Con lentezza il nostro paese ha preso coscienza e gestito l’immigrazione, trattandola come emergenza o in termini di straordinarietà ancora negli anni in cui gli immigrati erano divenuti una componente organica al tessuto sociale, economico e produttivo.

Paesi di vecchia immigrazione come Francia, Regno Unito o Germania, a partire dagli anni ’50 hanno messo in atto un proprio modello di integrazione: il modello germanico del “lavoratore ospite”, quello “multiculturalista” di matrice anglosassone ma adottato anche dai paesi dell’Europa settentrionale, quello “assimilazionista” tipicamente francese.

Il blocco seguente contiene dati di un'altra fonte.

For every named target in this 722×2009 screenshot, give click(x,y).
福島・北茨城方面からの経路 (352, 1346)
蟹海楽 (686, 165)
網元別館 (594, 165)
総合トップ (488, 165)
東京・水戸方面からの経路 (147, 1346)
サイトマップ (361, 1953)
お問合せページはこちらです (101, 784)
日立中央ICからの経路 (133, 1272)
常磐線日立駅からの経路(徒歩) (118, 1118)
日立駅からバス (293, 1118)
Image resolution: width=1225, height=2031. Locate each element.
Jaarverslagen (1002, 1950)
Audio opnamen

E l’Italia? Quale paese storicamente di grandi emigrazioni e arrivato molto dopo ad essere paese ospitante, esso presenta una eccezionalità per l’assenza di un modello nazionale di integrazione, formalmente codificato e programmaticamente sostenuto e finanziato.

In realtà, come sostiene Luca Di Sciullo del Centro Studi e Ricerche IDOS, sottotraccia si è andato costituendo un paradigma, se non un vero e proprio modello di relazione tra immigrati ed italiani. A livello tanto sociale quanto lavorativo, le ricerche evidenziano uno stato di vera e propria segregazione o quanto meno, di subalternità degli immigrati verso gli italiani. La politica di integrazione non si è tradotta in politiche di ampio respiro e di medio e lungo termine, coinvolgenti una pluralità di ambiti di vita.

Rispetto, inoltre, ad altri importanti paesi europei di immigrazione, l’Italia si è distinta sin dall’inizio per una distribuzione territoriale degli immigrati tendenzialmente diffusa. Anche metropoli come Roma e Milano a conti fatti catalizzano una quota nazionale di stranieri relativamente contenuta. Questo modello diffusivo che ci contraddistingue è legato alle caratteristiche del nostro tessuto produttivo, costituito da piccole e medie imprese, e a ragioni di ordine storico e culturale, che vedono il senso di nazione e di appartenenza nazionale non di rado più debole rispetto a quello verso la propria città o regione. La distribuzione diffusa evita la formazione di masse critiche per l’innesto di scontri e attriti sociali, ed inoltre vede gli immigrati inseriti in cittadine e centri di provincia, dove è più facile intessere relazioni umane e di appartenenza. Di Sciullo ritiene che questa peculiare situazione storico-culturale, urbanistica ed economica dell’Italia, fornisca un vantaggio importante, fungendo da fisiologico ammortizzatore sociale ma anche da proattivo determinante di una integrazione di prossimità.

La riflessione corale dei diversi studiosi, che hanno contribuito al volume che è stato brevemente analizzato, è un contributo molto importante che può aiutarci ad essere cittadini più consapevoli di rilevanti processi sociali, che ci chiamano in causa personalmente.

Il futuro delle nostre società dipenderà da quanto sarà ripensata e promossa sul piano sociale, politico e culturale l’integrazione dei nuovi abitanti delle nostre comunità.